Although breast cancer has been classified into ER-positive and ER-negative breast cancers, and these two breast cancer subtypes have been documented to show different gene expression patterns, GWAS scans on breast cancer have always been performed on either overall breast cancer (ER-positive, ER-negative and unknown) or ER-positive breast cancer specific risks. In this study, we found evidence to suggest that ER-negative breast cancers only share a fraction of the polygenic component of the disease with ER-positive breast cancers, implying that ER-negative breast cancer should be examined as a distinct breast cancer phenotype. Although the difference between the polygenic components of ER-positive and ER-negative breast cancers was found only to be significant in the Finnish training samples, we observed similar differences for all seven P-value thresholds in the Swedish training samples.

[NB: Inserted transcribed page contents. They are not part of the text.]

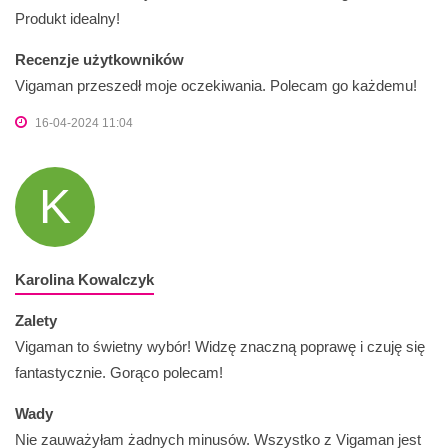
Produkt idealny!
Recenzje użytkowników
Vigaman przeszedł moje oczekiwania. Polecam go każdemu!
16-04-2024 11:04
K
Karolina Kowalczyk
Zalety
Vigaman to świetny wybór! Widzę znaczną poprawę i czuję się
fantastycznie. Gorąco polecam!
Wady
Nie zauważyłam żadnych minusów. Wszystko z Vigaman jest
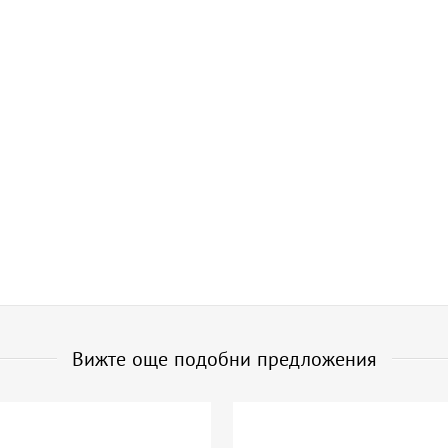
Вижте още подобни предложения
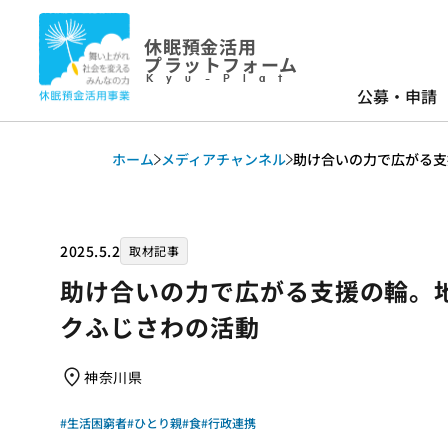
休眠預金活用
プラットフォーム
Kyu-Plat
公募・申請
ホーム
メディアチャンネル
助け合いの力で広がる支
2025.5.2
取材記事
助け合いの力で広がる支援の輪。
クふじさわの活動
神奈川県
#生活困窮者
#ひとり親
#食
#行政連携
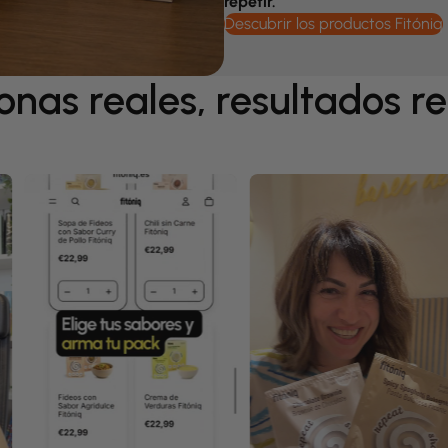
repetir.
Descubrir los productos Fitóniq
onas reales, resultados re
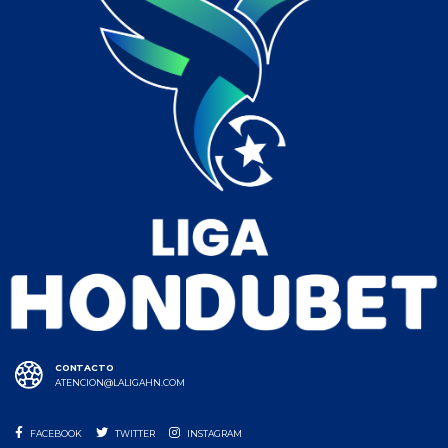
CONTACTO
ATENCION@LALIGAHN.COM
FACEBOOK
TWITTER
INSTAGRAM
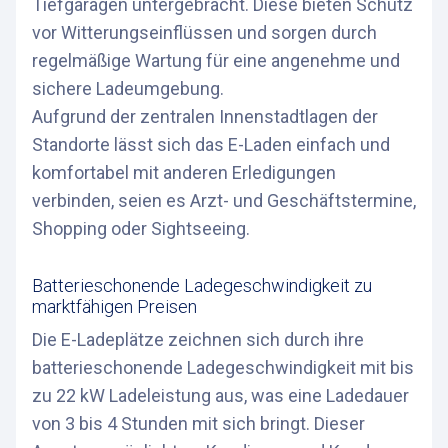
Tiefgaragen untergebracht. Diese bieten Schutz
vor Witterungseinflüssen und sorgen durch
regelmäßige Wartung für eine angenehme und
sichere Ladeumgebung.
Aufgrund der zentralen Innenstadtlagen der
Standorte lässt sich das E-Laden einfach und
komfortabel mit anderen Erledigungen
verbinden, seien es Arzt- und Geschäftstermine,
Shopping oder Sightseeing.
Batterieschonende Ladegeschwindigkeit zu
marktfähigen Preisen
Die E-Ladeplätze zeichnen sich durch ihre
batterieschonende Ladegeschwindigkeit mit bis
zu 22 kW Ladeleistung aus, was eine Ladedauer
von 3 bis 4 Stunden mit sich bringt. Dieser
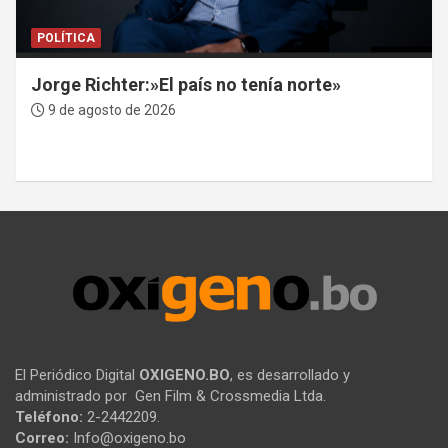
POLÍTICA
Jorge Richter:»El país no tenía norte»
9 de agosto de 2026
El Periódico Digital
OXIGENO.BO
, es desarrollado y
administrado por Gen Film & Crossmedia Ltda.
Teléfono:
2-2442209.
Correo:
Info@oxigeno.bo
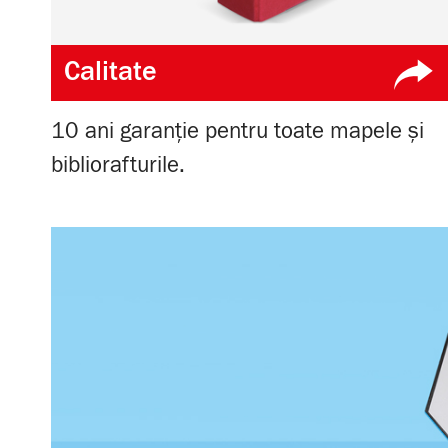
Calitate
10 ani garanție pentru toate mapele și
bibliorafturile.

However, due to the smaller number of Swedish ER-negative cases (N = 153, approximately 33% of Finnish ER-negative cases), we had less power to detect significant heterogeneity between the two subtypes in the Swedish target samples.

Conclusions

Given the clinical importance of the ER-negative phenotype and the likelihood that the relative genetic effect sizes are small, greater sample sizes and further studies are required to further the knowledge on ER-negative breast cancers. Identification of factors for a predisposition to ER-negative tumours opens the way for understanding the underlying etiology of the disease, and may ultimately result in improvements in prevention, early detection and specific treatment for this tumour subtype. We used a novel approach to pathway analysis, showing that established cancer pathways could be regulated by common variants associated to ER-negative breast cancer. We also provided molecular genetic evidence which suggests that ER-negative breast cancer is a distinct breast cancer subtype that merits independent analyses. In view of the biological relevance of the pathways identified, a genome-wide pathway approach deserves merit, and has good potential in pointing out directions for future research for ER-negative breast cancers.